Oddly enough, this might serve as a clearer concession than Donald Trump’s video statement yesterday. At no time in that statement did Trump concede the election, or even mention Joe Biden by name, although he did declare that “Congress has certified the results” and that a “new administration will be inaugurated on January 20.” A few people wondered whether Trump deliberately left room that the “new administration” might be his.

This morning, Trump dispensed with that theory … as well as 152 years of tradition:

Is anyone surprised? And perhaps more to the point, will anyone really mind? We’ll get back to that question momentarily, but there is a longstanding tradition to demonstrate solidarity in the orderly transition of power. For instance, Hillary Clinton showed up to Trump’s inauguration four years ago, even though she hardly looked enthusiastic about it, due to the tradition of former presidents (Bill Clinton) attending inaugurations. No one would think that Hillary supported Trump, or even that she didn’t question the results, about which she had been rather vocal.
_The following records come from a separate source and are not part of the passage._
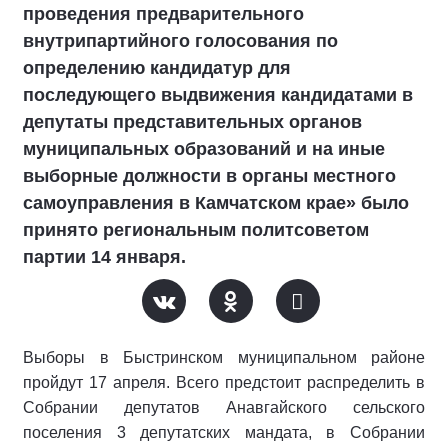
проведения предварительного
внутрипартийного голосования по
определению кандидатур для
последующего выдвижения кандидатами в
депутаты представительных органов
муниципальных образований и на иные
выборные должности в органы местного
самоуправления в Камчатском крае» было
принято региональным политсоветом
партии 14 января.
Выборы в Быстринском муниципальном районе
пройдут 17 апреля. Всего предстоит распределить в
Собрании депутатов Анавгайского сельского
поселения 3 депутатских мандата, в Собрании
But she showed up, and didn’t make a scene at the inauguration.

However, this is not a singular anomaly in this tradition either. CBS notes three other occasions in which outgoing presidents refused to participate in an inauguration, including one involving our founding fathers. All three have the same thing in common — very bitter relations between the presidents:

Mr. Trump is the first president to skip his successor’s ceremony since Andrew Johnson in 1869. Johnson, a Democrat, was so unpopular with his own party that he didn’t secure a nomination for a second term, and Republican Ulysses S. Grant won the election of 1868.

Johnson and Grant detested each other so much that they refused to even ride in the same carriage on Inauguration Day, according to political historian Ronald Shafer.
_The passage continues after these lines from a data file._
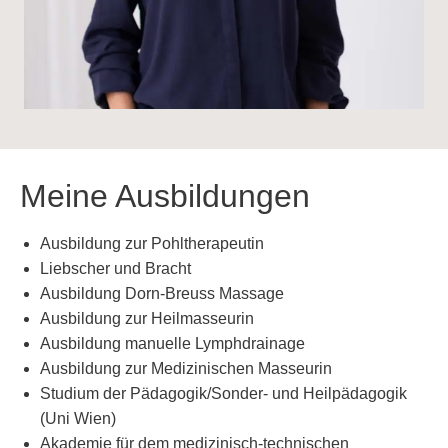
Meine Ausbildungen
Ausbildung zur Pohltherapeutin
Liebscher und Bracht
Ausbildung Dorn-Breuss Massage
Ausbildung zur Heilmasseurin
Ausbildung manuelle Lymphdrainage
Ausbildung zur Medizinischen Masseurin
Studium der Pädagogik/Sonder- und Heilpädagogik
(Uni Wien)
Akademie für dem medizinisch-technischen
Johnson was also the first U.S. president to be impeached — and Mr. Trump is the third, following Bill Clinton.

Before Johnson, only two previous presidents had snubbed their successor’s inauguration. John Adams left Washington in 1801 before the ceremony for Thomas Jefferson, who had defeated him. Adams, the second U.S. president, and the first to lose an election.

Adams’ son John Quincy Adams, the sixth president, skipped the inauguration of Andrew Jackson after also losing the presidency.
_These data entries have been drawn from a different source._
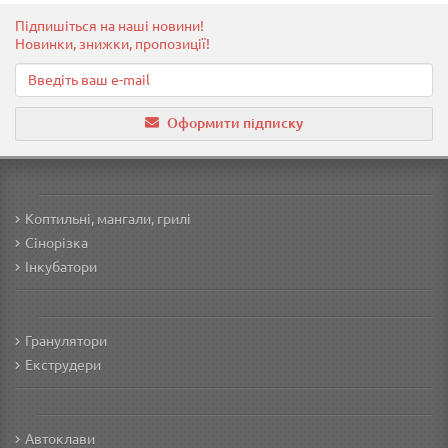
Підпишіться на наші новини!
Новинки, знижки, пропозиції!
Оформити підписку
Коптильні, мангали, грилі
Сінорізка
Інкубатори
Гранулятори
Екструдери
Автоклави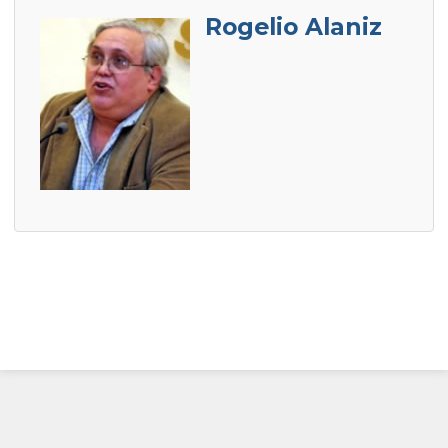
Rogelio Alaniz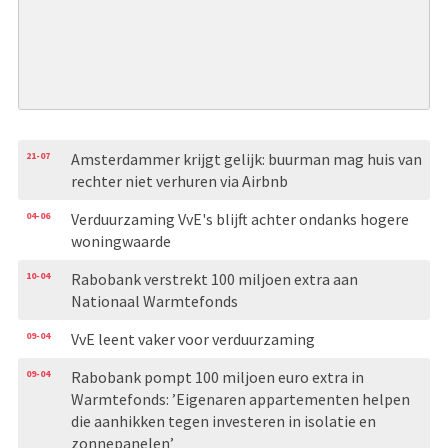
21-07
Amsterdammer krijgt gelijk: buurman mag huis van
rechter niet verhuren via Airbnb
04-06
Verduurzaming VvE's blijft achter ondanks hogere
woningwaarde
10-04
Rabobank verstrekt 100 miljoen extra aan
Nationaal Warmtefonds
09-04
VvE leent vaker voor verduurzaming
09-04
Rabobank pompt 100 miljoen euro extra in
Warmtefonds: ’Eigenaren appartementen helpen
die aanhikken tegen investeren in isolatie en
zonnepanelen’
This of course doesn’t count the transitions that resulted from the death of a president. However, in the (hopefully) last such instance, Jackie Kennedy stood by Lyndon Johnson while he took the oath of office after John F. Kennedy’s assassination. Richard Nixon didn’t attend the inauguration of Gerald Ford, but that’s because he resigned and didn’t want his baggage to impact Ford any more than necessary.

At any rate, the bitterness of these other exceptions certainly exists in this case, both between the two men and between their factions as well. After the riot and sacking of Capitol Hill this week, it’s tough to imagine that Trump would be a welcome presence anyway. However, some still want to hew to tradition:

Frankly, the justification for this — paying homage to a peaceful and orderly transition of authority — evaporated in the mob action on Wednesday. No one thinks for a moment that Trump wants to acknowledge that he lost, let alone honors an orderly transition of authority. Furthermore, would anyone trust him to sit quietly through such a ceremony without distracting from it?

We’re all better off if Trump watches this from Mar-a-Lago, even if he tries holding a competing rally once he’s there. This is the rare instance in which (to borrow LBJ’s timeless metaphor) where you’re better off having someone outside the tent micturating into it than the other way around.